* [THE TASK]
When writing out the entries below, keep only the lines from the line with "杉原愛子の現役復活は母の一言がきっか" to the line with "repositorio@academico.ufs.br", both included, exactly as they are, and leave the pictures aside.

# # # #

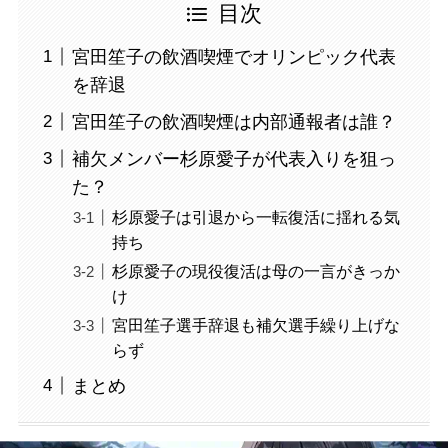
目次
宮田笙子の飲酒喫煙でオリンピック代表
を辞退
宮田笙子の飲酒喫煙は内部通報者は誰？
補欠メンバー杉原愛子が代表入りを狙っ
た？
杉原愛子は引退から一転復活に揺れる気
持ち
杉原愛子の現役復活は母の一言がきっか
け
宮田笙子選手辞退も補欠選手繰り上げな
らず
まとめ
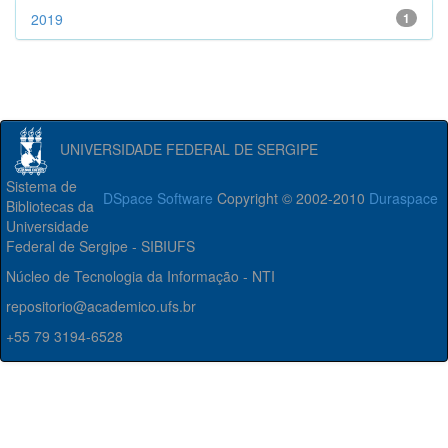
2019
1
UNIVERSIDADE FEDERAL DE SERGIPE
Sistema de
DSpace Software
Copyright © 2002-2010
Duraspace
Bibliotecas da
Universidade
Federal de Sergipe - SIBIUFS
Núcleo de Tecnologia da Informação - NTI
repositorio@academico.ufs.br
+55 79 3194-6528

# # # #

* [SOLUTION TO THE EXERCISE]
杉原愛子の現役復活は母の一言がきっか
け
宮田笙子選手辞退も補欠選手繰り上げな
らず
まとめ
2019
1
UNIVERSIDADE FEDERAL DE SERGIPE
Sistema de
DSpace Software
Copyright © 2002-2010
Duraspace
Bibliotecas da
Universidade
Federal de Sergipe - SIBIUFS
Núcleo de Tecnologia da Informação - NTI
repositorio@academico.ufs.br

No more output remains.